## Provided entries:
• • • •

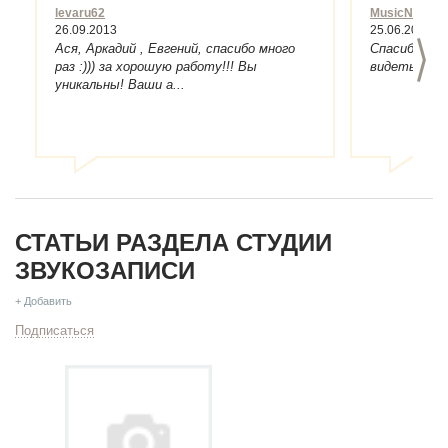
levaru62
MusicNN
26.09.2013
25.06.2013
>
Ася, Аркадий , Евгений, спасибо много
Спасибо все
раз :))) за хорошую работу!!! Вы
видеть всех 
уникальны! Ваши а...
СТАТЬИ РАЗДЕЛА СТУДИИ
ЗВУКОЗАПИСИ
+ Добавить
Подписаться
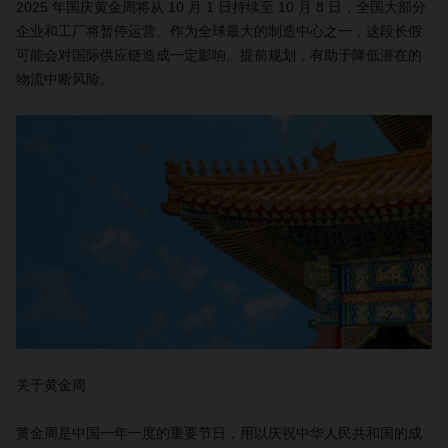
2025 年国庆黄金周将从 10 月 1 日持续至 10 月 8 日，全国大部分
企业和工厂将暂停运营。作为全球最大的制造中心之一，这段长假
可能会对国际供应链造成一定影响。提前规划，有助于降低潜在的
物流中断风险。
关于黄金周
黄金周是中国一年一度的重要节日，用以庆祝中华人民共和国的成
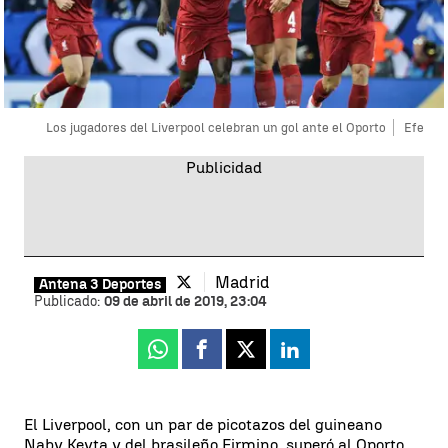
Los jugadores del Liverpool celebran un gol ante el Oporto
Efe
Madrid
Antena 3 Deportes
Publicado:
09 de abril de 2019, 23:04
Whatsapp
Facebook
X
Linkedin
El Liverpool, con un par de picotazos del guineano
Naby Keyta y del brasileño Firmino, superó al Oporto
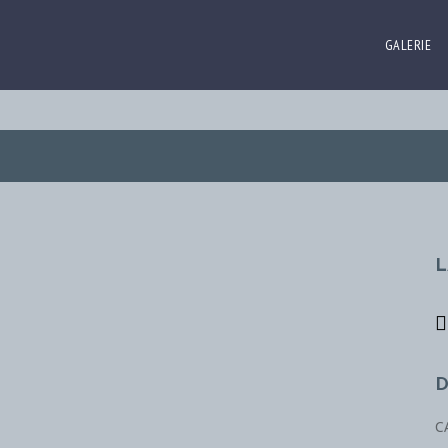
GALERIE
L
D
C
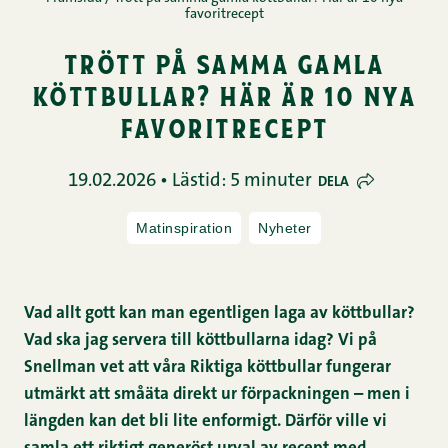
favoritrecept
trött på samma gamla
köttbullar? här är 10 nya
favoritrecept
19.02.2026 • Lästid: 5 minuter
DELA
Matinspiration
Nyheter
Vad allt gott kan man egentligen laga av köttbullar?
Vad ska jag servera till köttbullarna idag? Vi på
Snellman vet att våra Riktiga köttbullar fungerar
utmärkt att småäta direkt ur förpackningen – men i
längden kan det bli lite enformigt. Därför ville vi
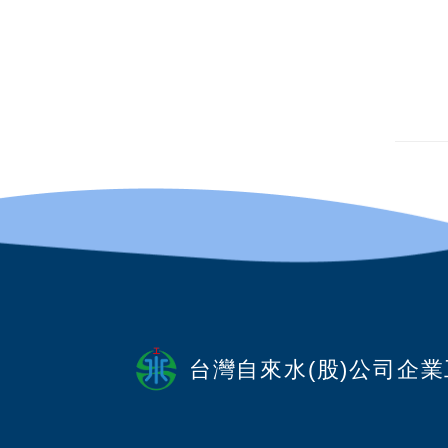
台灣自來水(股)公司企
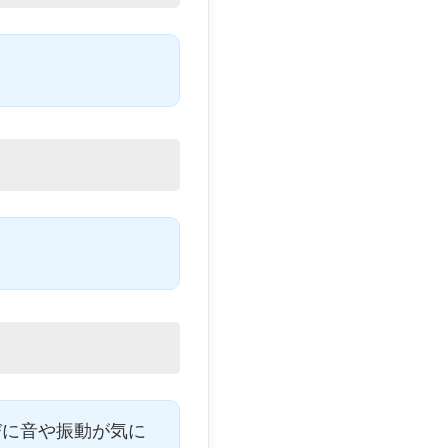
。
びに音や振動が気に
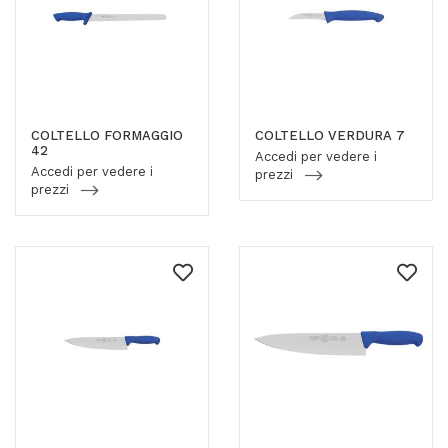
COLTELLO FORMAGGIO
COLTELLO VERDURA 7
42
Accedi per vedere i
Accedi per vedere i
prezzi
prezzi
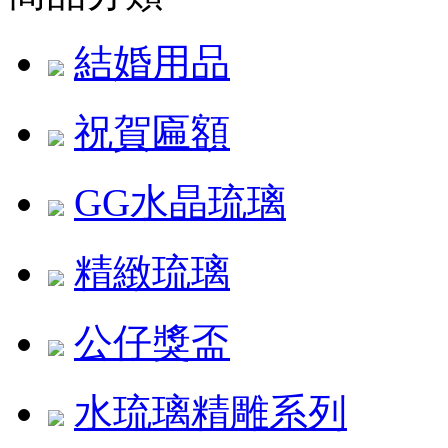
結婚用品
祝賀匾額
GG水晶琉璃
精緻琉璃
公仔獎盃
水琉璃精雕系列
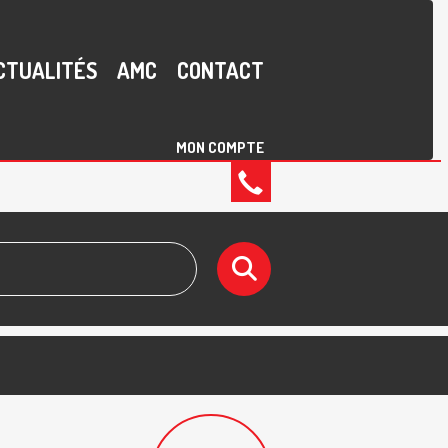
CTUALITÉS
AMC
CONTACT
MON COMPTE
02
40
43
19
17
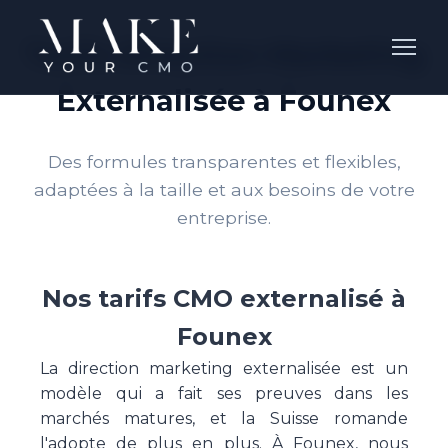
Tarifs Direction Marketing
Externalisée à Founex
Des formules transparentes et flexibles,
adaptées à la taille et aux besoins de votre
entreprise.
Nos tarifs CMO externalisé à
Founex
La direction marketing externalisée est un
modèle qui a fait ses preuves dans les
marchés matures, et la Suisse romande
l'adopte de plus en plus. À Founex, nous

• • • •

## Brief:
Any picture found in the data is to be skipped while the rest is copied exactly.

## Solution:
levaru62
MusicNN
26.09.2013
25.06.2013
>
Ася, Аркадий , Евгений, спасибо много
Спасибо все
раз :))) за хорошую работу!!! Вы
видеть всех 
уникальны! Ваши а...
СТАТЬИ РАЗДЕЛА СТУДИИ
ЗВУКОЗАПИСИ
+ Добавить
Подписаться
2025 年国庆黄金周将从 10 月 1 日持续至 10 月 8 日，全国大部分
企业和工厂将暂停运营。作为全球最大的制造中心之一，这段长假
可能会对国际供应链造成一定影响。提前规划，有助于降低潜在的
物流中断风险。
关于黄金周
黄金周是中国一年一度的重要节日，用以庆祝中华人民共和国的成
Los jugadores del Liverpool celebran un gol ante el Oporto
Efe
Madrid
Antena 3 Deportes
Publicado:
09 de abril de 2019, 23:04
Whatsapp
Facebook
X
Linkedin
El Liverpool, con un par de picotazos del guineano
Naby Keyta y del brasileño Firmino, superó al Oporto
GALERIE
L
D
C
favoritrecept
trött på samma gamla
köttbullar? här är 10 nya
favoritrecept
19.02.2026 • Lästid: 5 minuter
DELA
Matinspiration
Nyheter
Vad allt gott kan man egentligen laga av köttbullar?
Vad ska jag servera till köttbullarna idag? Vi på
Snellman vet att våra Riktiga köttbullar fungerar
utmärkt att småäta direkt ur förpackningen – men i
längden kan det bli lite enformigt. Därför ville vi
台灣自來水(股)公司企
。
びに音や振動が気に
COLTELLO FORMAGGIO
COLTELLO VERDURA 7
42
Accedi per vedere i
Accedi per vedere i
prezzi
prezzi
結婚用品
祝賀匾額
GG水晶琉璃
精緻琉璃
公仔獎盃
水琉璃精雕系列
CTUALITÉS
AMC
CONTACT
MON COMPTE
02
40
43
19
17
Tarifs Direction Marketing
Externalisée à Founex
Des formules transparentes et flexibles,
adaptées à la taille et aux besoins de votre
entreprise.
Nos tarifs CMO externalisé à
Founex
La direction marketing externalisée est un
modèle qui a fait ses preuves dans les
marchés matures, et la Suisse romande
l'adopte de plus en plus. À Founex, nous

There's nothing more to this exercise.